• **TASK REQUIREMENTS**: Exactly reproduce the lines from the line bearing "Les familles que j’ai étudiées à fonds" through the end of the listing, inclusive of both; pictures are to be omitted.

*** DATASET EXCERPTS ***

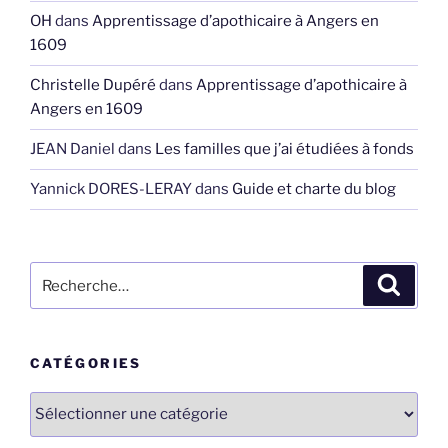
OH
dans
Apprentissage d’apothicaire à Angers en
1609
Christelle Dupéré
dans
Apprentissage d’apothicaire à
Angers en 1609
JEAN Daniel
dans
Les familles que j’ai étudiées à fonds
Yannick DORES-LERAY
dans
Guide et charte du blog
Recherche
Recher
pour
:
CATÉGORIES
Catégories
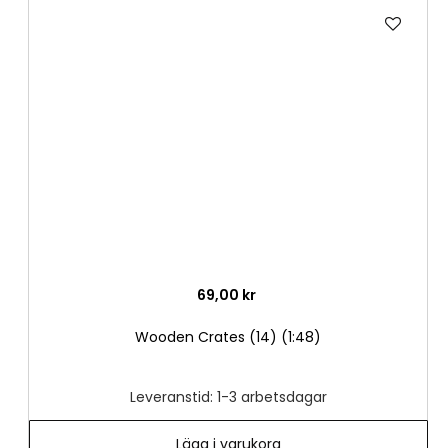
Lägg
till
i
önske
69,00 kr
Wooden Crates (14) (1:48)
Leveranstid: 1-3 arbetsdagar
Lägg i varukorg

*** End of DATASET EXCERPTS ***

• **EXERCISE RESPONSE**:
Les familles que j’ai étudiées à fonds
Yannick DORES-LERAY
dans
Guide et charte du blog
Recherche
Recher
pour
:
CATÉGORIES
Catégories
Lägg
till
i
önske
69,00 kr
Wooden Crates (14) (1:48)
Leveranstid: 1-3 arbetsdagar
Lägg i varukorg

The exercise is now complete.